Huwaaa.. Snow White versi BuCan ini nyindir aku banget ya? Wakakaka..

Anonymous said...

@picank, nggak nyindir km kok... Banyak orang lho yg sering banget ngaku dirinya cakep dan keren. Biasanya buat menutupi rasa mindernya yg berlebihan.
Hayooo, km gitu nggak? :))

Anonymous said...

Just wanna share...

Aku dulu menciptakan ilusi kesempurnaanku sendiri yang jauh dari kesempurnaan ala dongeng yang happy ending.

Lesbosadomasochism. Dia si sadis dan aku si masokhis.

Itulah yang menyebabkanku cenderung tertarik pada perempuan-perempuan psycho, berkepribadian ekstrim, sangat dominan, berlidah tajam, dan sadis. Mereka begitu menggairahkan.

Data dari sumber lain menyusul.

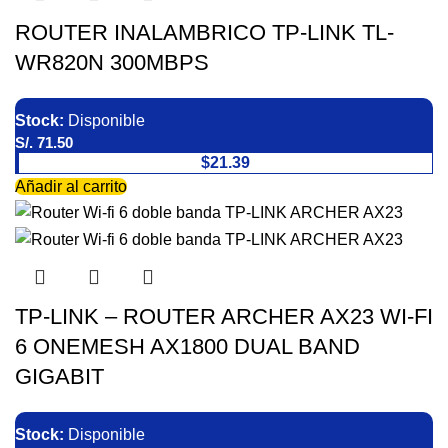
ROUTER INALAMBRICO TP-LINK TL-
WR820N 300MBPS
Stock:
Disponible
S/.
71.50
$21.39
Añadir al carrito
TP-LINK – ROUTER ARCHER AX23 WI-FI
6 ONEMESH AX1800 DUAL BAND
GIGABIT
Stock:
Disponible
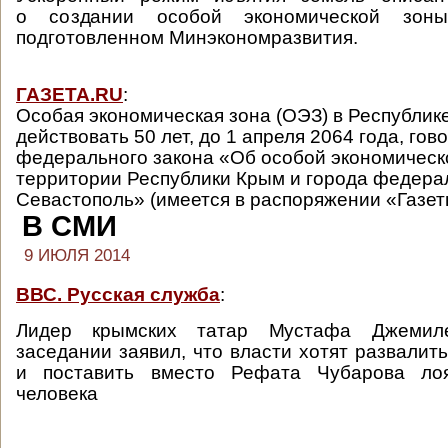
о создании особой экономической зон
подготовленном Минэкономразвития.
ГАЗЕТА.RU
:
Особая экономическая зона (ОЭЗ) в Республик
действовать 50 лет, до 1 апреля 2064 года, гов
федерального закона «Об особой экономическ
территории Республики Крым и города федера
Севастополь» (имеется в распоряжении «Газет
В СМИ
9 ИЮЛЯ 2014
ВВС. Русская служба
:
Лидер крымских татар Мустафа Джемил
заседании заявил, что власти хотят развалит
и поставить вместо Рефата Чубарова лоя
человека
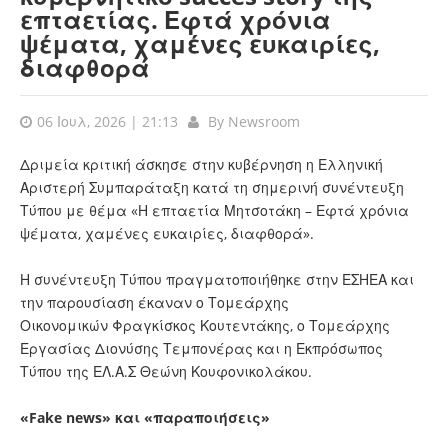
επταετίας. Εφτά χρόνια
ψέματα, χαμένες ευκαιρίες,
διαφθορά
06 Ιουλ, 2026 | 21:13
By
Newsroom
Δριμεία κριτική άσκησε στην κυβέρνηση η Ελληνική
Αριστερή Συμπαράταξη κατά τη σημερινή συνέντευξη
Τύπου με θέμα «Η επταετία Μητσοτάκη – Εφτά χρόνια
ψέματα, χαμένες ευκαιρίες, διαφθορά».
Η συνέντευξη Τύπου πραγματοποιήθηκε στην ΕΣΗΕΑ και
την παρουσίαση έκαναν ο Τομεάρχης
Οικονομικών Φραγκίσκος Κουτεντάκης, ο Τομεάρχης
Εργασίας Διονύσης Τεμπονέρας και η Εκπρόσωπος
Τύπου της ΕΛ.Α.Σ Θεώνη Κουφονικολάκου.
«Fake news» και «παραποιήσεις»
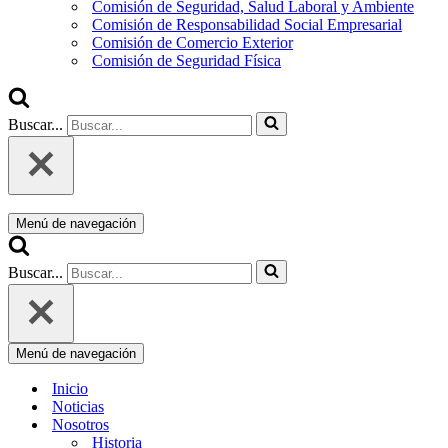
Comisión de Seguridad, Salud Laboral y Ambiente
Comisión de Responsabilidad Social Empresarial
Comisión de Comercio Exterior
Comisión de Seguridad Física
Buscar...
Menú de navegación
Buscar...
Menú de navegación
Inicio
Noticias
Nosotros
Historia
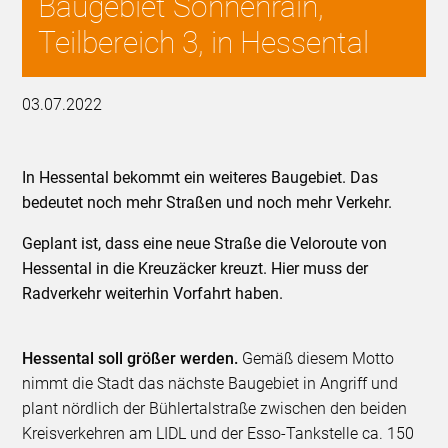
Baugebiet Sonnenrain,
Teilbereich 3, in Hessental
03.07.2022
In Hessental bekommt ein weiteres Baugebiet. Das
bedeutet noch mehr Straßen und noch mehr Verkehr.
Geplant ist, dass eine neue Straße die Veloroute von
Hessental in die Kreuzäcker kreuzt. Hier muss der
Radverkehr weiterhin Vorfahrt haben.
Hessental soll größer werden.
Gemäß diesem Motto
nimmt die Stadt das nächste Baugebiet in Angriff und
plant nördlich der Bühlertalstraße zwischen den beiden
Kreisverkehren am LIDL und der Esso-Tankstelle ca. 150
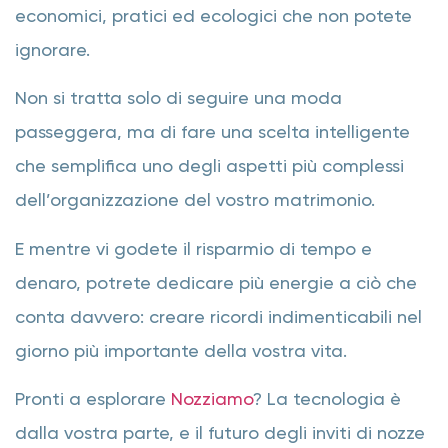
economici, pratici ed ecologici che non potete
ignorare.
Non si tratta solo di seguire una moda
passeggera, ma di fare una scelta intelligente
che semplifica uno degli aspetti più complessi
dell’organizzazione del vostro matrimonio.
E mentre vi godete il risparmio di tempo e
denaro, potrete dedicare più energie a ciò che
conta davvero: creare ricordi indimenticabili nel
giorno più importante della vostra vita.
Pronti a esplorare
Nozziamo
? La tecnologia è
dalla vostra parte, e il futuro degli inviti di nozze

Itu dulu... Sekarang? Ah...

Anonymous said...

nice writing...!brilliant.Tapi bukan pengalaman pribadi kan mba?lolzzzzzzz

pisss

Sinyo said...

Lex, bgmn kalo aku definisikan Cinderella sebagai seorg putri kaya yg segalanya ia punya? sampai suatu saat dia bertemu dan jatuh cinta dgn seorang perempuan dr kalangan biasa2 saja. Si perempuan ini banyak yg mencintai. Cinderella yg kalap krn cinta yg membutakannya ini (ternyata sehari2 nyambi sebagai nenek sihir) hingga ia bisa membuat apel yg telah dimantrai pelet untuk diberikan pd si perempuan. Akhir cerita si perempuan dan Cinderella sukses hidup menderita.. the end...

Anonymous said...

@candra, kalo ini pengalaman pribadi, aku jadi tokoh antagonisnya... Huahahaha, ketawa ala penjahat Disney :))


@Sinyo,
Bagaimana kalau Cinderella adalah perempuan biasa yang selalu menempatkan dirinya sebagai sosok lemah dan jadi korban. Itulah caranya memerangkap orang-orang agar selalu menjadi "ibu peri"nya. Di mata banyak orang, dia menampilkan diri sebagai sosok perempuan teraniaya cinta, namun dicintai banyak sahabat dan dipuja perempuan yang ketipu makan apel peletnya.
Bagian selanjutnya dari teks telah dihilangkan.